4 || Pergi ke Festival dan Mencuci Koin si Penindas.
Adipati Feng bergegas mendatangi kediaman Hao Yang. Tidak seperti sebelumnya yang memiliki keraguan, kali ini pria itu langsung memasuki kediamannya lalu menuju kamar tempat Hao Yang menanggalkan jubah.
Brak!
Pintu dibuka kasar mengejutkan Hao Yang, yang sekarang dalam balutan pakaian tipis tapi tidak transparan.
"A--adipati!" Hao Yang tergagap.
Wanita itu lantas bergegas menjulurkan tangan hendak mengambil jubahnya kembali, tetapi Adipati Feng yang diselimuti kemarahan pun mendorong tubuh Hao Yang ke permukaan dinding.
Bugh!
Punggung Hao Yang terbentur. Sakit tak seberapa seketika menjalar. Matanya terpejam beberapa saat sebelum mengerjap dan menemukan tatapan kecewa dari Adipati Feng.
Hao Yang membatin, "Karena Selir kesayangannya disinggung, dia menjadi semarah ini."
Pelayan pribadi Hao Yang datang tergesa-gesa setelah mendengar keributan. Namun, begitu melihat posisi Adipati Feng dan Hao Yang, gadis muda itu langsung balik badan dan berlari pergi tanpa lupa menutup pintu kamar.

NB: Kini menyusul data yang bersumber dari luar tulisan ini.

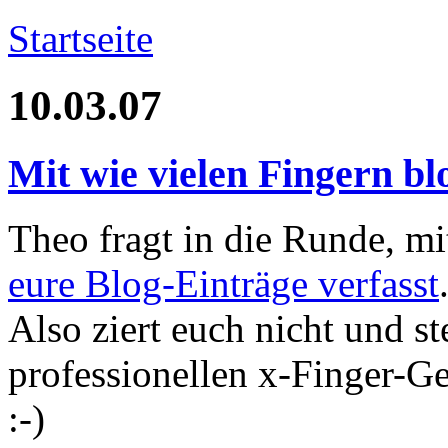
Startseite
10.03.07
Mit wie vielen Fingern bl
Theo fragt in die Runde, m
eure Blog-Einträge verfasst
Also ziert euch nicht und st
professionellen x-Finger-G
:-)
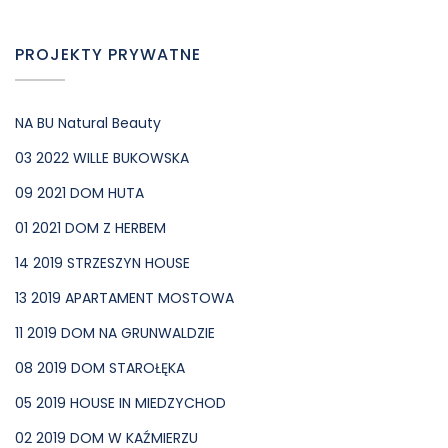
PROJEKTY PRYWATNE
NA BU Natural Beauty
03 2022 WILLE BUKOWSKA
09 2021 DOM HUTA
01 2021 DOM Z HERBEM
14 2019 STRZESZYN HOUSE
13 2019 APARTAMENT MOSTOWA
11 2019 DOM NA GRUNWALDZIE
08 2019 DOM STAROŁĘKA
05 2019 HOUSE IN MIEDZYCHOD
02 2019 DOM W KAŹMIERZU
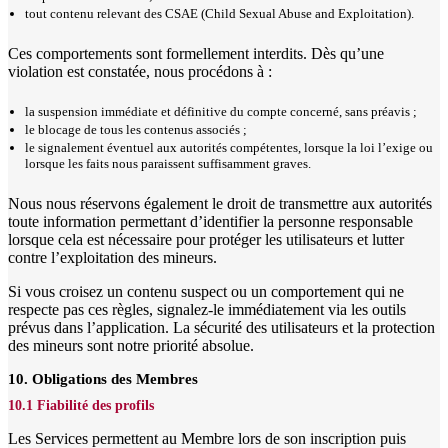
tout contenu relevant des CSAE (Child Sexual Abuse and Exploitation).
Ces comportements sont formellement interdits. Dès qu’une
violation est constatée, nous procédons à :
la suspension immédiate et définitive du compte concerné, sans préavis ;
le blocage de tous les contenus associés ;
le signalement éventuel aux autorités compétentes, lorsque la loi l’exige ou
lorsque les faits nous paraissent suffisamment graves.
Nous nous réservons également le droit de transmettre aux autorités
toute information permettant d’identifier la personne responsable
lorsque cela est nécessaire pour protéger les utilisateurs et lutter
contre l’exploitation des mineurs.
Si vous croisez un contenu suspect ou un comportement qui ne
respecte pas ces règles, signalez-le immédiatement via les outils
prévus dans l’application. La sécurité des utilisateurs et la protection
des mineurs sont notre priorité absolue.
10. Obligations des Membres
10.1 Fiabilité des profils
Les Services permettent au Membre lors de son inscription puis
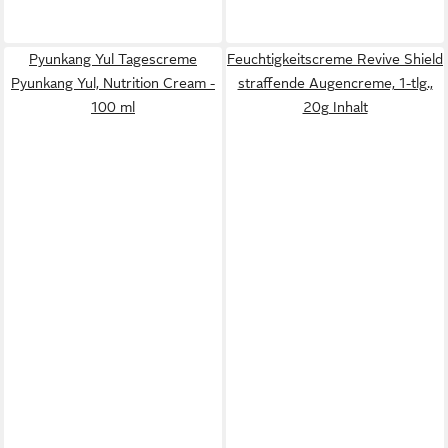
Pyunkang Yul Tagescreme
Feuchtigkeitscreme Revive Shield
Pyunkang Yul, Nutrition Cream -
straffende Augencreme, 1-tlg.,
100 ml
20g Inhalt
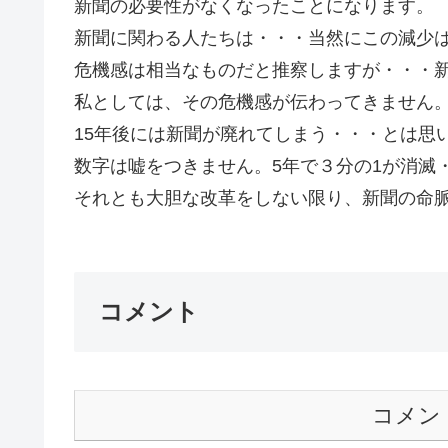
新聞の必要性がなくなったことになります。
新聞に関わる人たちは・・・当然にこの減少
危機感は相当なものだと推察しますが・・・
私としては、その危機感が伝わってきません
15年後には新聞が廃れてしまう・・・とは思
数字は嘘をつきません。5年で３分の1が消滅
それとも大胆な改革をしない限り、新聞の命脈
コメント
コメン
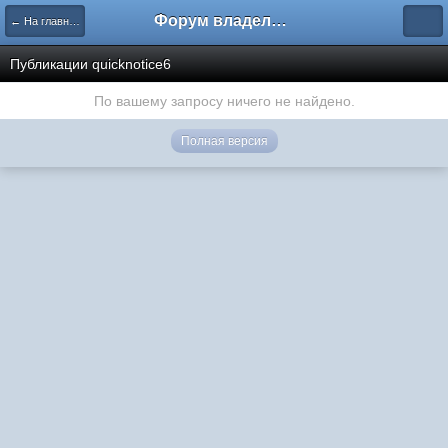
Форум владельцев интернет-магазинов
← На главную
Публикации quicknotice6
По вашему запросу ничего не найдено.
Полная версия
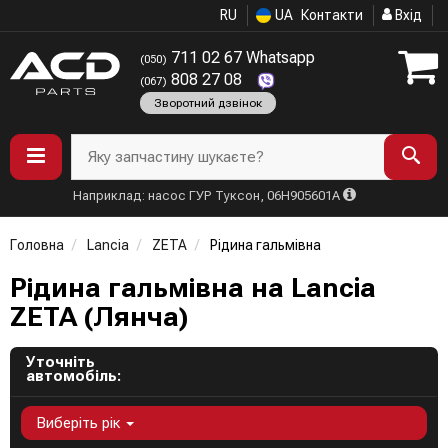
RU
UA
Контакти
Вхід
711 02 67 Whatsapp
(050)
808 27 08
(067)
Зворотний дзвінок
Яку запчастину шукаєте?
Наприклад: насос ГУР Туксон, 06H905601A
Головна
Lancia
ZETA
Рідина гальмівна
Рідина гальмівна на Lancia
ZETA (Лянча)
Уточніть
автомобіль:
Виберіть рік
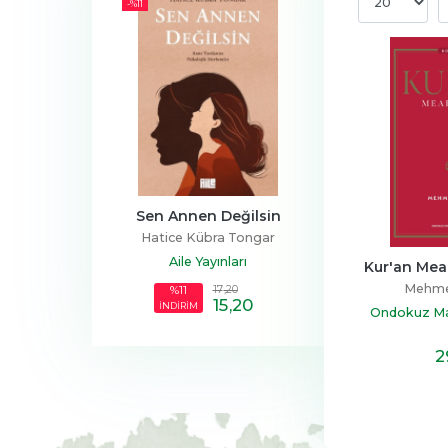
-%
11
ttığı Tarih: 
Sen Annen Değilsin
Gece Günl
iye
Hatice Kübra Tongar
Elif Erden
ğurluel
Aile Yayınları
Nemesis Ki
Kur'an Meal 
yınları
Mehme
23
,30
17
,20
%11
19
,90
15
,20
16
,90
İNDİRİM
Ondokuz May
2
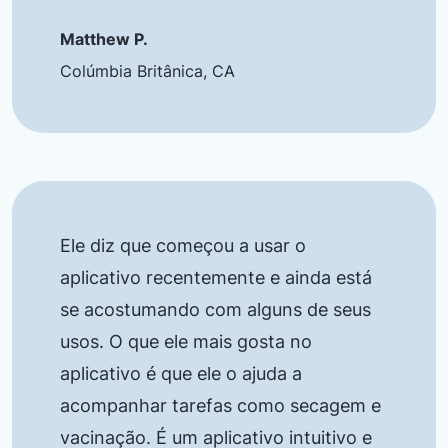
Matthew P.
Colúmbia Britânica, CA
Ele diz que começou a usar o
aplicativo recentemente e ainda está
se acostumando com alguns de seus
usos. O que ele mais gosta no
aplicativo é que ele o ajuda a
acompanhar tarefas como secagem e
vacinação. É um aplicativo intuitivo e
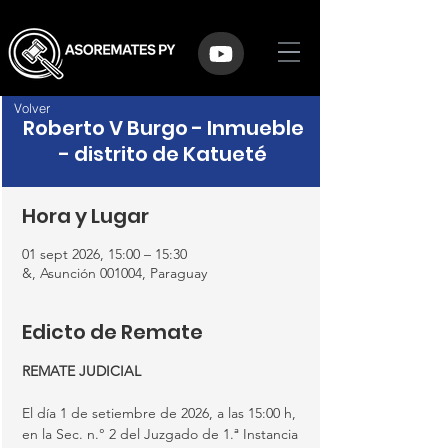
Volver
Roberto V Burgo - Inmueble
- distrito de Katueté
Hora y Lugar
01 sept 2026, 15:00 – 15:30
&, Asunción 001004, Paraguay
Edicto de Remate
REMATE JUDICIAL
El día 1 de setiembre de 2026, a las 15:00 h, 
en la Sec. n.° 2 del Juzgado de 1.ª Instancia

"Ada apa?" Hao Yang melontar angkuh. "Oh, melihat ekspresimu ini … aku menebak, wanita yang sangat kamu cintai itu telah membuat pengaduan sambil menangis buaya."
Kemarahan Adipati Feng bertambah berkali-kali lipat, hatinya bagai dibakar kobaran api secara perlahan, tubuh dan kepalanya menjadi sangat panas.
Hao Yang tersenyum satu sisi. "Aku telah menyinggung wanita yang paling berharga dalam hidupmu. Seperti biasanya, cambuk itu ada di lemari. Tersimpan rapi di sana. Sekarang bisa Adipati Feng ambil dan—"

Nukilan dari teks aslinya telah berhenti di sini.